# [Problem]
Where does the string "courriel" appear in the records? Copy every line that contains it.

Saved entries
-----
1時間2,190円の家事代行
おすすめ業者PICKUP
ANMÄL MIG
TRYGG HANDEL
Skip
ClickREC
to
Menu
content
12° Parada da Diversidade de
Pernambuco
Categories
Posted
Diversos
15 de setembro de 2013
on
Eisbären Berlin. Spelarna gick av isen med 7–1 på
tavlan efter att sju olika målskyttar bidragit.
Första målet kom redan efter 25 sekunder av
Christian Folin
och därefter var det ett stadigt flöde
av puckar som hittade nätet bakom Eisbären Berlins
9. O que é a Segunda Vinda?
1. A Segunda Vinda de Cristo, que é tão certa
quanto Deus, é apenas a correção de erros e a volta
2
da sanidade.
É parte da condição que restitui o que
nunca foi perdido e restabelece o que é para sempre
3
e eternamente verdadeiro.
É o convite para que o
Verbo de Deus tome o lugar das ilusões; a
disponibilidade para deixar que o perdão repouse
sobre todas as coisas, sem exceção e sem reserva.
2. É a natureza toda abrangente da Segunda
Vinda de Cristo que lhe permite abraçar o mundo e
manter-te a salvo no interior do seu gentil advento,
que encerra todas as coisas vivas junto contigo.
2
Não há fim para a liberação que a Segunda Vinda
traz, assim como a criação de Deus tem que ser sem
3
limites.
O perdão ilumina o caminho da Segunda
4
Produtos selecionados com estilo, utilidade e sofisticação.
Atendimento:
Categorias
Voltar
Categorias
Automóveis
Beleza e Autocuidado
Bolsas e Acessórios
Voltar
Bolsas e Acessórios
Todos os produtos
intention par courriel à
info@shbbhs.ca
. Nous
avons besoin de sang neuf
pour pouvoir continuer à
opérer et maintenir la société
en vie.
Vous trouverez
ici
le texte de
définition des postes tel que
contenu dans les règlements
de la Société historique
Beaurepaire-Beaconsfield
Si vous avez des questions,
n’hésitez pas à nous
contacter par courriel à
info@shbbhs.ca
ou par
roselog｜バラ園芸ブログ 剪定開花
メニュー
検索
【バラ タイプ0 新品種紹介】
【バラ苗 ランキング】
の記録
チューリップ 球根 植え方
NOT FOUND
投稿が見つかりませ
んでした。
-----
# [Task answer]
intention par courriel à
contacter par courriel à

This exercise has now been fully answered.